Tuesday, February 4, 2014

Honor

I sat in a conference session in November. The nurse was giving an overview of parenting classes that she teaches.  She covered fetal alcohol syndrome.  And she started a section on shaken infant syndrome.  My gut contracted.  I wanted to retch.  I wanted to leave.  I wanted to leave so I could retch.  But I sat calmly and listened to her presentation.  She explained that when the infant or small child is shaken, his brain actually turns to a kind of jelly.

I know that jelly-brain feeling. 

I was shaken as a small child.  More than once, but I can't say how many times.  I know that the struggle to function, to survive, was so strong and afterward I would strive to focus, to respond to my environment. 

I know that if I was threatened to "stop or I'll shake you until your head rattles", my response was immediately docile based on painful experience.  
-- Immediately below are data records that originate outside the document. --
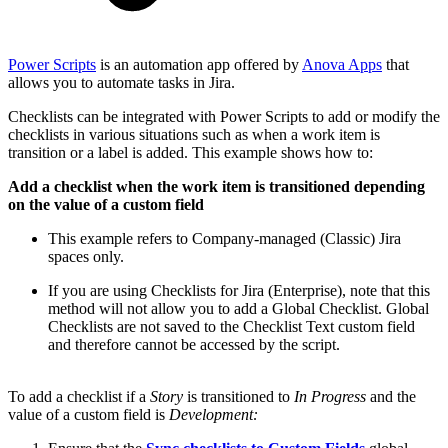
Power Scripts
is an automation app offered by
Anova Apps
that
allows you to automate tasks in Jira.
Checklists can be integrated with Power Scripts to add or modify the
checklists in various situations such as when a work item is
transition or a label is added. This example shows how to:
Add a checklist when the work item is transitioned depending
on the value of a custom field
This example refers to Company-managed (Classic) Jira
spaces only.
If you are using Checklists for Jira (Enterprise), note that this
method will not allow you to add a Global Checklist. Global
Checklists are not saved to the Checklist Text custom field
and therefore cannot be accessed by the script.
To add a checklist if a
Story
is transitioned to
In Progress
and the
value of a custom field is
Development: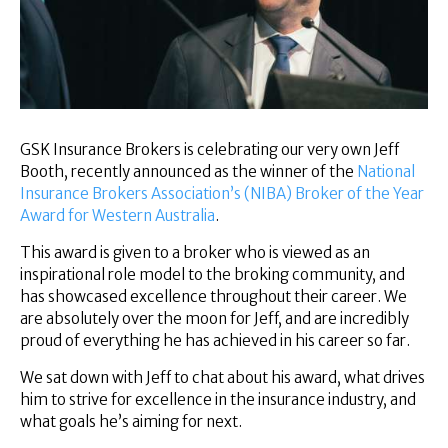
Superannuation
About Us
Insights
Contact Us
GSK Insurance Brokers is celebrating our very own Jeff
Booth, recently announced as the winner of the
National
Insurance Brokers Association’s (NIBA) Broker of the Year
Award for Western Australia
.
This award is given to a broker who is viewed as an
inspirational role model to the broking community, and
has showcased excellence throughout their career. We
are absolutely over the moon for Jeff, and are incredibly
proud of everything he has achieved in his career so far.
We sat down with Jeff to chat about his award, what drives
him to strive for excellence in the insurance industry, and
what goals he’s aiming for next.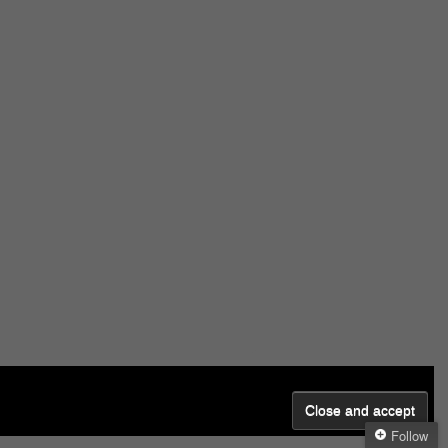
Follow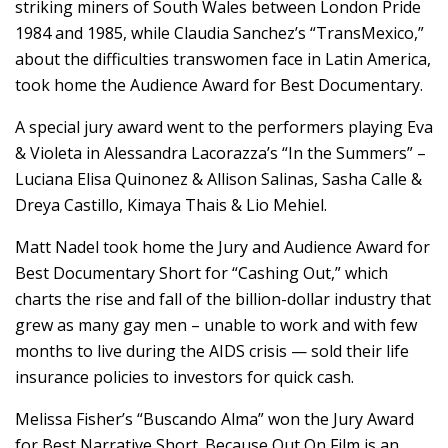
striking miners of South Wales between London Pride
1984 and 1985, while Claudia Sanchez’s “TransMexico,”
about the difficulties transwomen face in Latin America,
took home the Audience Award for Best Documentary.
A special jury award went to the performers playing Eva
& Violeta in Alessandra Lacorazza’s “In the Summers” –
Luciana Elisa Quinonez & Allison Salinas, Sasha Calle &
Dreya Castillo, Kimaya Thais & Lio Mehiel.
Matt Nadel took home the Jury and Audience Award for
Best Documentary Short for “Cashing Out,” which
charts the rise and fall of the billion-dollar industry that
grew as many gay men – unable to work and with few
months to live during the AIDS crisis — sold their life
insurance policies to investors for quick cash.
Melissa Fisher’s “Buscando Alma” won the Jury Award
for Best Narrative Short. Because Out On Film is an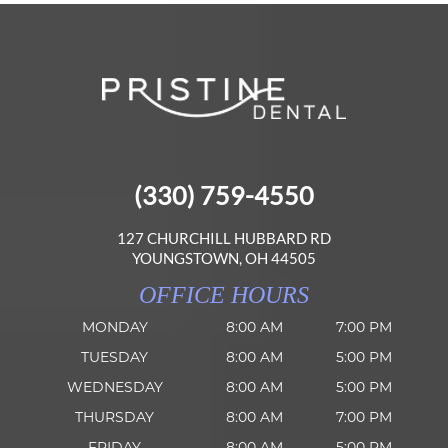
(330) 759-4550
127 CHURCHILL HUBBARD RD
YOUNGSTOWN, OH 44505
OFFICE HOURS
MONDAY
8:00 AM
7:00 PM
TUESDAY
8:00 AM
5:00 PM
WEDNESDAY
8:00 AM
5:00 PM
THURSDAY
8:00 AM
7:00 PM
FRIDAY
8:00 AM
5:00 PM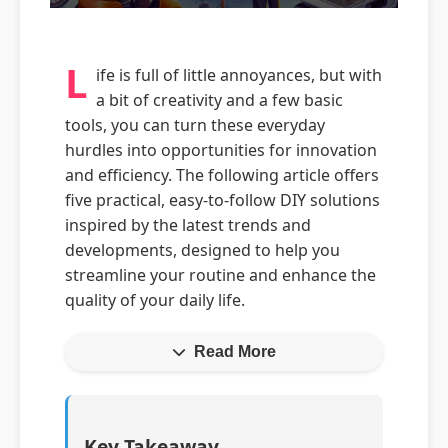
L
ife is full of little annoyances, but with
a bit of creativity and a few basic
tools, you can turn these everyday
hurdles into opportunities for innovation
and efficiency. The following article offers
five practical, easy-to-follow DIY solutions
inspired by the latest trends and
developments, designed to help you
streamline your routine and enhance the
quality of your daily life.
Read More
Key Takeaway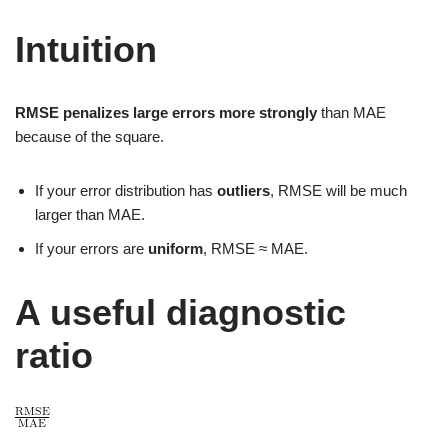
Intuition
RMSE penalizes large errors more strongly
than MAE
because of the square.
If your error distribution has
outliers
, RMSE will be much
larger than MAE.
If your errors are
uniform
, RMSE ≈ MAE.
A useful diagnostic
ratio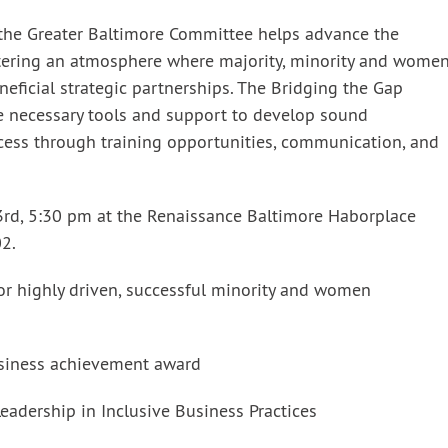
 the Greater Baltimore Committee helps advance the
stering an atmosphere where majority, minority and women
eficial strategic partnerships. The Bridging the Gap
he necessary tools and support to develop sound
cess through training opportunities, communication, and
rd, 5:30 pm at the Renaissance Baltimore Haborplace
02.
for highly driven, successful minority and women
siness achievement award
adership in Inclusive Business Practices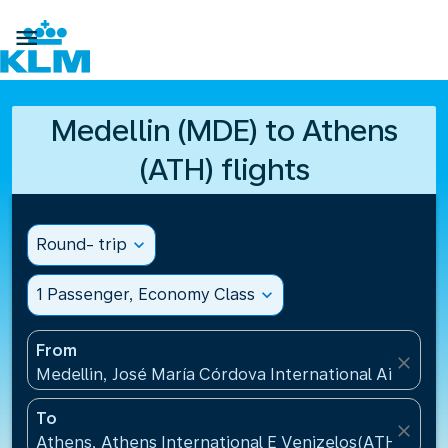

Medellin (MDE) to Athens
(ATH) flights
Round- trip
expand_more
1 Passenger, Economy Class
expand_more
From
close
Medellin, José María Córdova International Airport
To
close
Athens, Athens International E Venizelos(ATH), Gre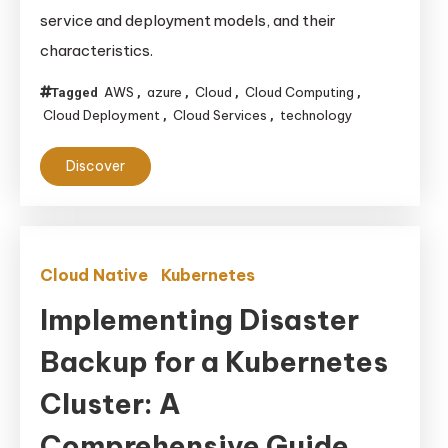
Different
service and deployment models, and their
Types
characteristics.
of
Cloud
AWS
azure
Cloud
Cloud Computing
Tagged
,
,
,
,
Computing
Cloud Deployment
Cloud Services
technology
,
,
Models
Discover
Cloud Native
Kubernetes
Implementing Disaster
Backup for a Kubernetes
Cluster: A
Comprehensive Guide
I don't know how many times that my siblings and I had our "heads knocked together", a bizarre form of punishment that involved grabbing two children by the hair on their heads and slamming their heads together.  But I know that when my child and her cousin were threatened with the same treatment, they were defended.  By me.
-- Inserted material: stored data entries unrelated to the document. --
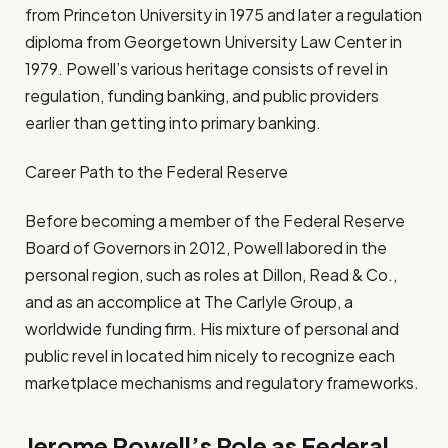
from Princeton University in 1975 and later a regulation
diploma from Georgetown University Law Center in
1979. Powell’s various heritage consists of revel in
regulation, funding banking, and public providers
earlier than getting into primary banking.
Career Path to the Federal Reserve
Before becoming a member of the Federal Reserve
Board of Governors in 2012, Powell labored in the
personal region, such as roles at Dillon, Read & Co.,
and as an accomplice at The Carlyle Group, a
worldwide funding firm. His mixture of personal and
public revel in located him nicely to recognize each
marketplace mechanisms and regulatory frameworks.
Jerome Powell’s Role as Federal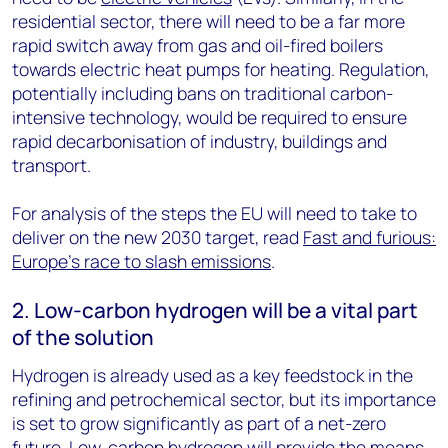
residential sector, there will need to be a far more
rapid switch away from gas and oil-fired boilers
towards electric heat pumps for heating. Regulation,
potentially including bans on traditional carbon-
intensive technology, would be required to ensure
rapid decarbonisation of industry, buildings and
transport.
For analysis of the steps the EU will need to take to
deliver on the new 2030 target, read
Fast and furious:
Europe’s race to slash emissions
.
2. Low-carbon hydrogen will be a vital part
of the solution
Hydrogen is already used as a key feedstock in the
refining and petrochemical sector, but its importance
is set to grow significantly as part of a net-zero
future. Low-carbon hydrogen will provide the means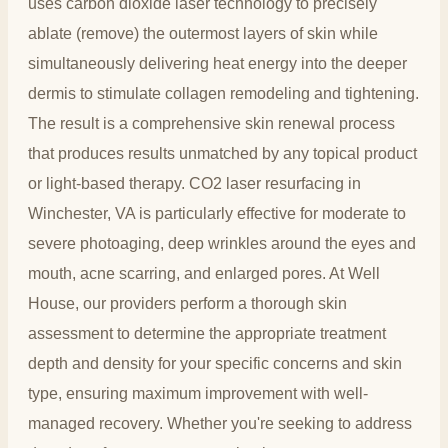
uses carbon dioxide laser technology to precisely
ablate (remove) the outermost layers of skin while
simultaneously delivering heat energy into the deeper
dermis to stimulate collagen remodeling and tightening.
The result is a comprehensive skin renewal process
that produces results unmatched by any topical product
or light-based therapy. CO2 laser resurfacing in
Winchester, VA is particularly effective for moderate to
severe photoaging, deep wrinkles around the eyes and
mouth, acne scarring, and enlarged pores. At Well
House, our providers perform a thorough skin
assessment to determine the appropriate treatment
depth and density for your specific concerns and skin
type, ensuring maximum improvement with well-
managed recovery. Whether you're seeking to address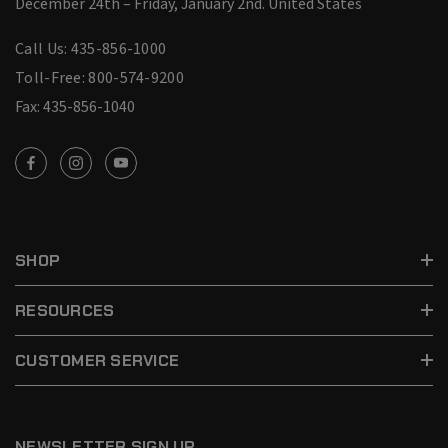
December 24th – Friday, January 2nd.
United States
Call Us: 435-856-1000
Toll-Free: 800-574-9200
Fax: 435-856-1040
SHOP
RESOURCES
CUSTOMER SERVICE
NEWSLETTER SIGN UP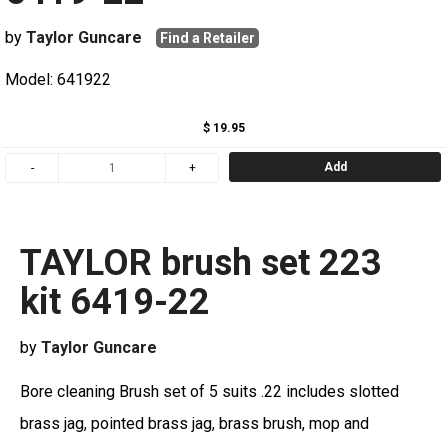
by
Taylor Guncare
Find a Retailer
Model: 641922
$ 19.95
Add
TAYLOR brush set 223
kit 6419-22
by
Taylor Guncare
Bore cleaning Brush set of 5 suits .22 includes slotted
brass jag, pointed brass jag, brass brush, mop and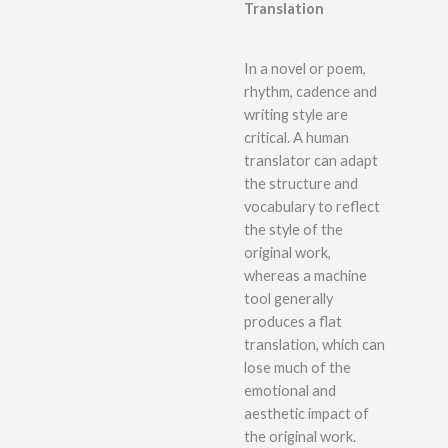
Translation
In a novel or poem,
rhythm, cadence and
writing style are
critical. A human
translator can adapt
the structure and
vocabulary to reflect
the style of the
original work,
whereas a machine
tool generally
produces a flat
translation, which can
lose much of the
emotional and
aesthetic impact of
the original work.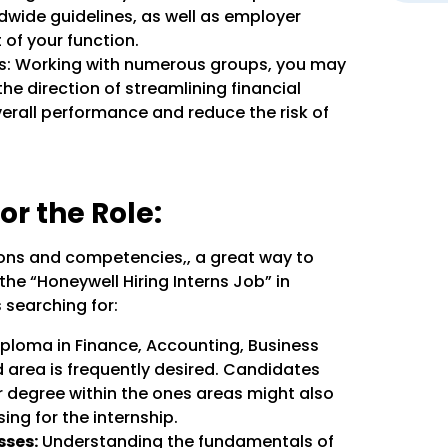
wide guidelines, as well as employer
 of your function.
es: Working with numerous groups, you may
the direction of streamlining financial
verall performance and reduce the risk of
or the Role:
tions and competencies,, a great way to
he “Honeywell Hiring Interns Job” in
 searching for:
ploma in Finance, Accounting, Business
 area is frequently desired. Candidates
r degree within the ones areas might also
ing for the internship.
sses:
Understanding the fundamentals of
I know what it feels like to be tween-aged and have one's hair snatched and one's head slammed against the wall. 

I know what a lot of different kinds of physical, mental, and emotional abuse feel like.  I know despair.

But I also know hope.  And I know what healing feels like.  And I know the terror that the broken shards of my shattered inner person will cut and harm the people I love; however, I also that those shards need not damage anyone--not even me.  They can be made into a beautiful mosaic, catching and refracting light to everyone around me. 

I can't pretend I'm not broken.  But I am confident that brokenness has been transformed into beauty.